Debezium CDC blazerules_io.unwrap_debezium(...) Evaluate database change events.
Arrow IPC blazerules_io.ArrowIpcDecoder Binary columnar frames.
Avro blazerules_io.AvroDecoder Schema-based binary events.
Protobuf blazerules_io.ProtobufDecoder Descriptor-backed binary events.
S3 / local files read_ndjson_bytes(...), read_record_batches(...) Offline jobs, backtests, lookup/model/rule loading.

All paths converge on the same batch evaluation engine. The adapters differ in how they collect and decode records; rule execution stays the same.

Quick Python Example

import blazerules

engine = blazerules.RuleEngine()
engine.load_rules("rules.yaml")

payload = b"""
{"event_id":"e1","card_token":"card_1","amount":2500.0,"device_type":"emulator","country_code":"US"}
{"event_id":"e2","card_token":"card_2","amount":50.0,"device_type":"ios","country_code":"GB"}
"""

result = engine.evaluate_ndjson(payload)
print(result.n_records, result.n_matched)
print(result.decisions)
print(result.match_counts)

Rules can be loaded before a schema exists. The first evaluated batch samples rule-referenced fields and binds the inferred schema. You can still pass an explicit schema when you need strict control.

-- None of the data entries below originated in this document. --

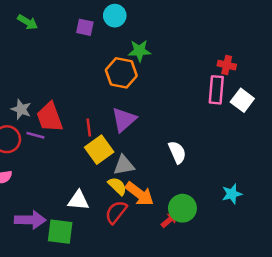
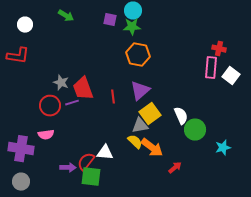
green star: (140, 51) -> (132, 27), moved
purple line: (35, 135) -> (72, 103), turned -32
yellow square: (99, 150) -> (150, 114), moved
green circle: (182, 208) -> (195, 130), moved
red semicircle: (116, 212) -> (86, 162), moved
purple arrow: (30, 220) -> (68, 168), size x0.7

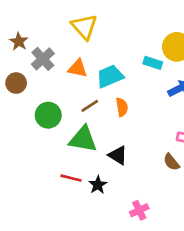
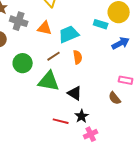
gray cross: (43, 59) -> (19, 21), turned -30
red line: (71, 178) -> (61, 121), moved
black star: (98, 185) -> (82, 116), moved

Local Agent For Logs And HTTP Events

Run an HTTP ingest endpoint:

blazerules_agent \
  --rules rules.yaml \
  --input http \
  --host 127.0.0.1 \
  --port 9480 \
  --batch-size 4096 \
  --flush-ms 50 \
  --output ndjson \
  --output-path decisions.ndjson

curl -X POST http://127.0.0.1:9480/v1/logs \
  --data-binary $'{"event_id":"e1","message":"payment error","amount":99.5}\n'

Pipe stdin:

journalctl -u checkout -f -o json | \
  blazerules_agent --rules rules.yaml --input stdin --output stdout

Tail a file:

blazerules_agent \
  --rules rules.yaml \
  --input file_tail \
  --path /var/log/containers/checkout.log \
  --output ndjson \
  --output-path decisions.ndjson

Each agent input batches records by batch_size or flush_ms, evaluates the batch, and writes compact decision events. Bad records can be counted, skipped, or written to a dead-letter NDJSON file depending on ingest settings.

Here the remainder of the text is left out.